The Church of Zoodochos Pigi (Ζωοδόχος Πηγή, "Life-giving Spring") is a Byzantine-era church in the village of Pyli, Boeotia (formerly known as Dervenosalesi), originally part of a monastery.

Located some 5 km west of the village, the modern church was originally the narthex or lite of the katholikon church of a monastery. The monastery is otherwise unidentified and is not mentioned in any source or inscription, but the name "Monastery of Sterna" may be applicable to it. On the other hand, it is possible that this monastery is the same as the Monastery to the Theometor mentioned in the hagiography of Meletius the Younger, in which case it dates to the end of the 11th century. On stylistic grounds, it has been dated to the late 12th century.

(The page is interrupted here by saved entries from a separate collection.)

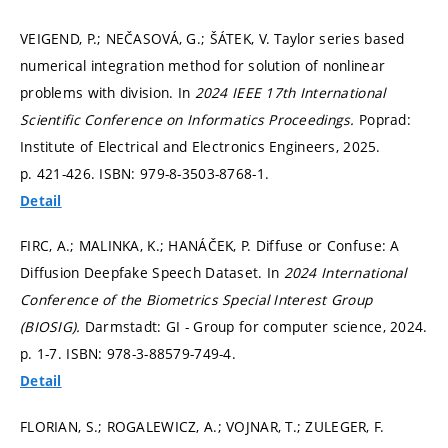
VEIGEND, P.; NEČASOVÁ, G.; ŠÁTEK, V. Taylor series based
numerical integration method for solution of nonlinear
problems with division. In
2024 IEEE 17th International
Scientific Conference on Informatics Proceedings.
Poprad:
Institute of Electrical and Electronics Engineers, 2025.
p. 421-426.
ISBN: 979-8-3503-8768-1.
Detail
FIRC, A.; MALINKA, K.; HANÁČEK, P. Diffuse or Confuse: A
Diffusion Deepfake Speech Dataset. In
2024 International
Conference of the Biometrics Special Interest Group
(BIOSIG).
Darmstadt: GI - Group for computer science, 2024.
p. 1-7.
ISBN: 978-3-88579-749-4.
Detail
FLORIAN, S.; ROGALEWICZ, A.; VOJNAR, T.; ZULEGER, F.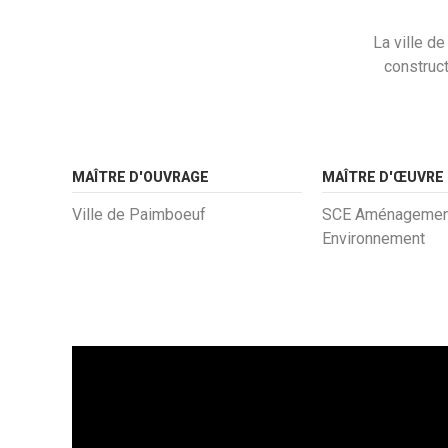
La ville de
construct
MAÎTRE D'OUVRAGE
MAÎTRE D'ŒUVRE
Ville de Paimboeuf
SCE Aménagemen
Environnement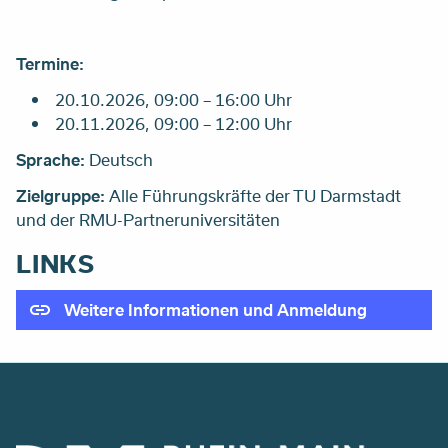
Termine:
20.10.2026, 09:00 – 16:00 Uhr
20.11.2026, 09:00 – 12:00 Uhr
Sprache:
Deutsch
Zielgruppe:
Alle Führungskräfte der TU Darmstadt
und der RMU-Partneruniversitäten
LINKS
Weitere Informationen und Anmeldung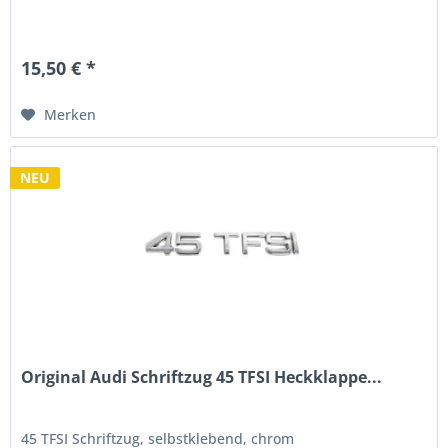
15,50 € *
Merken
NEU
Original Audi Schriftzug 45 TFSI Heckklappe...
45 TFSI Schriftzug, selbstklebend, chrom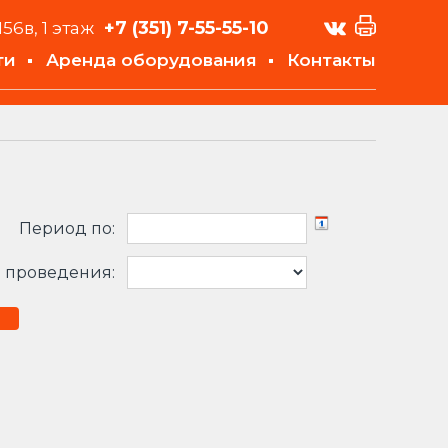
+7 (351)
7-55-55-10
156в, 1 этаж
ти
Аренда оборудования
Контакты
Период по:
 проведения: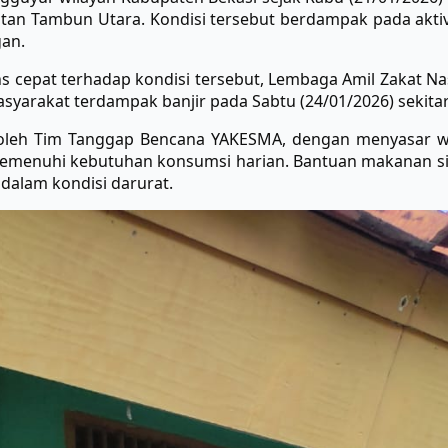
matan Tambun Utara. Kondisi tersebut berdampak pada akt
an.
s cepat terhadap kondisi tersebut, Lembaga Amil Zakat 
syarakat terdampak banjir pada Sabtu (24/01/2026) sekitar
n oleh Tim Tanggap Bencana YAKESMA, dengan menyasar w
enuhi kebutuhan konsumsi harian. Bantuan makanan siap 
dalam kondisi darurat.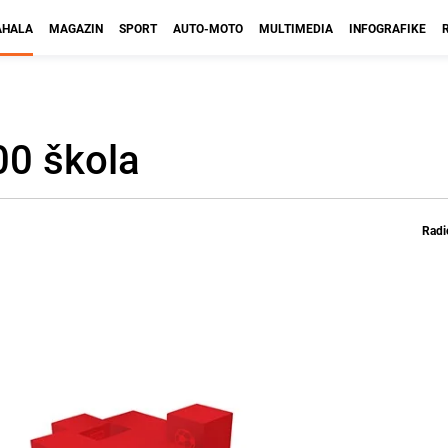
HALA
MAGAZIN
SPORT
AUTO-MOTO
MULTIMEDIA
INFOGRAFIKE
00 škola
Radi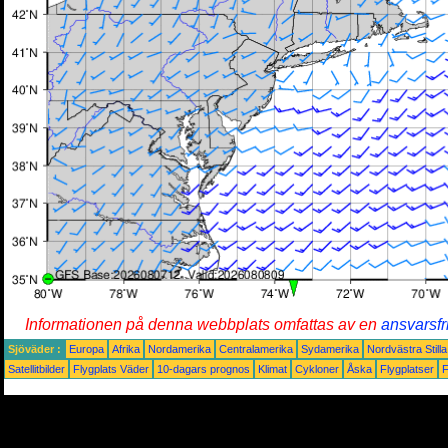
Informationen på denna webbplats omfattas av en
ansvarsfr
Sjöväder :
Europa
Afrika
Nordamerika
Centralamerika
Sydamerika
Nordvästra Still
Satellitbilder
Flygplats Väder
10-dagars prognos
Klimat
Cykloner
Åska
Flygplatser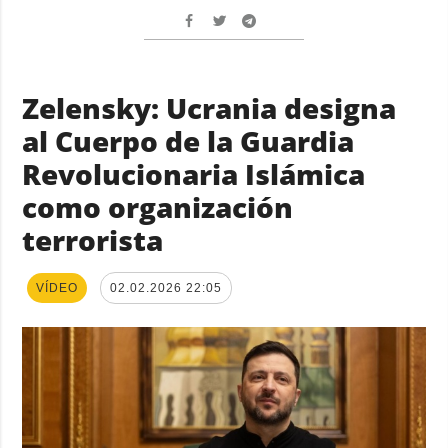
Zelensky: Ucrania designa
al Cuerpo de la Guardia
Revolucionaria Islámica
como organización
terrorista
VÍDEO
02.02.2026 22:05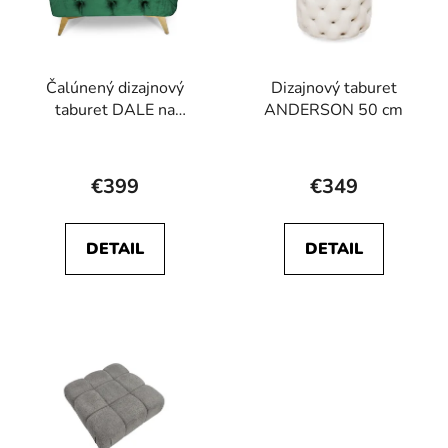
Čalúnený dizajnový
Dizajnový taburet
taburet DALE na
ANDERSON 50 cm
nožičkách v rôznych
Priemerné
farbách
hodnotenie
€399
€349
produktu
je
DETAIL
DETAIL
5,0
z
5
hviezdičiek.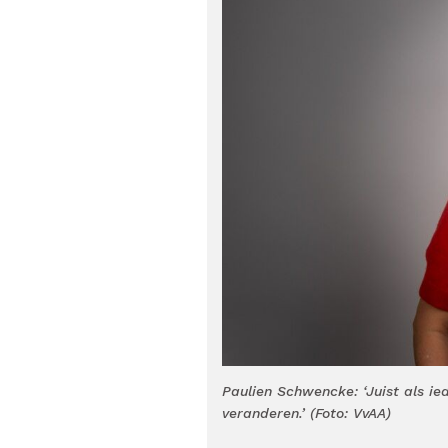
Paulien Schwencke: ‘Juist als ie
veranderen.’ (Foto: VvAA)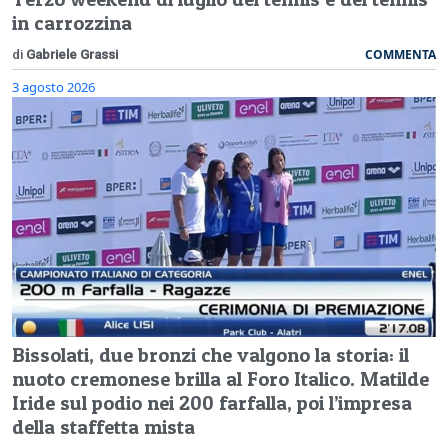
in carrozzina
COMMENTA
di
Gabriele Grassi
3 agosto 2026
Bissolati, due bronzi che valgono la storia: il
nuoto cremonese brilla al Foro Italico. Matilde
Iride sul podio nei 200 farfalla, poi l’impresa
della staffetta mista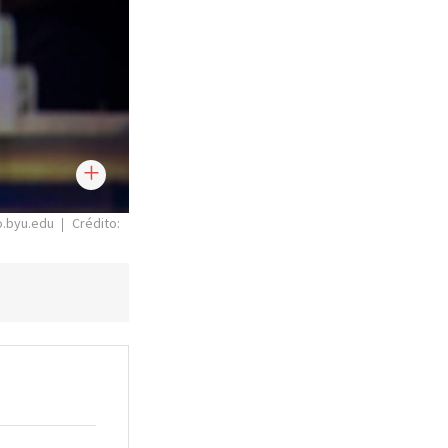
to.byu.edu
Crédito: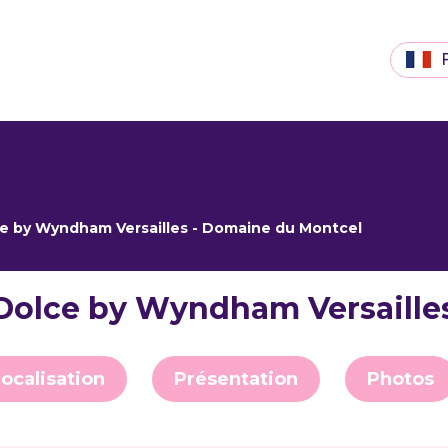
ce by Wyndham Versailles - Domaine du Montcel
u Dolce by Wyndham Versaille
ocalisation
Présentation
Photos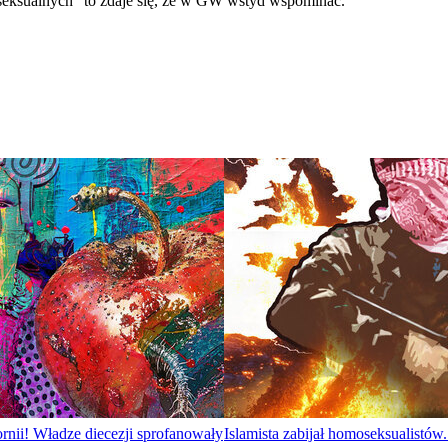
seksualnych” to zdaje się, że w GW wstyd wspominać.
rnii! Władze diecezji sprofanowały
Islamista zabijał homoseksualistó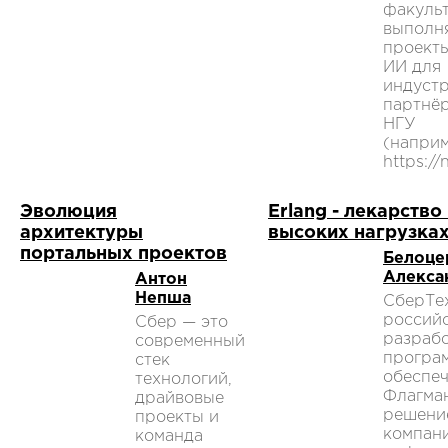
факуль
выполн
проект
ИИ для
индуст
партнё
НГУ
(наприм
https://
Эволюция
Erlang - лекарство
архитектуры
высоких нагрузка
портальных проектов
Белоце
Алекса
Антон
Непша
СберТе
россий
Сбер — это
разраб
современный
програ
стек
обеспеч
технологий,
Флагма
драйвовые
решени
проекты и
компан
команда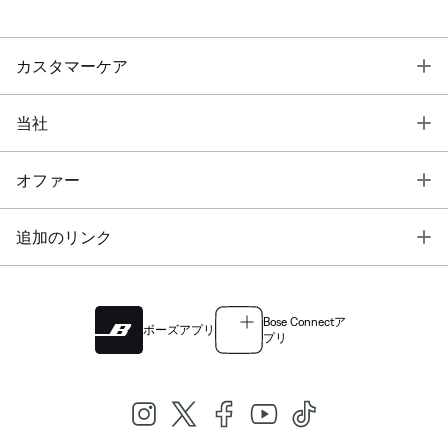
T
カスタマーケア
T
当社
T
オファー
T
追加のリンク
Bose Connectア
ボーズアプリ
プリ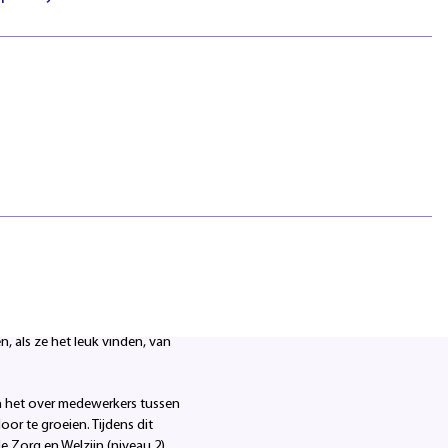
htlijnen
Pasfotovoorwaarden
 geschillen
Beroepspraktijkvorming
ejaar
(bpv)
Vertrouwenspersonen
Stage lopen
Studentenraad
Inloggen
Regels & richtlijnen
Klachten en geschillen
 weg naar Summa te vinden
Summa NXT coaching
opleidingsbureau van Land
er deskundig
ecten aan.”
ne de scholing tot
oolde zorgmedewerkers. We
rking met Summa krijgen onze
tbaar en bevorderen we de
 als ze het leuk vinden, van
n het over medewerkers tussen
oor te groeien. Tijdens dit
e Zorg en Welzijn (niveau 2).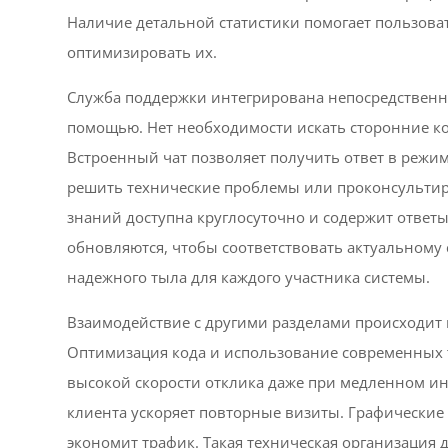
Наличие детальной статистики помогает пользова
оптимизировать их.
Служба поддержки интегрирована непосредственно
помощью. Нет необходимости искать сторонние к
Встроенный чат позволяет получить ответ в режи
решить технические проблемы или проконсультир
знаний доступна круглосуточно и содержит ответ
обновляются, чтобы соответствовать актуальному
надежного тыла для каждого участника системы.
Взаимодействие с другими разделами происходит п
Оптимизация кода и использование современных 
высокой скорости отклика даже при медленном ин
клиента ускоряет повторные визиты. Графические
экономит трафик. Такая техническая организация д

The katholikon, whose foundations survive, was a cross-in-square domed church with three semicircular apses, and sported a floor decoration by inlaid marble in geometric patterns very similar to the nearby Church of Hosios Loukas. The katholikon collapsed ca. 1890, and the narthex was transformed into the current church. The narthex is roughly octagonal, with four crosswise central vaults and niches in the corners. From the rest of the monastery, only portions of the surrounding walls and, to the north, the foundations of the monastery baths, datable to the 13th century, survive.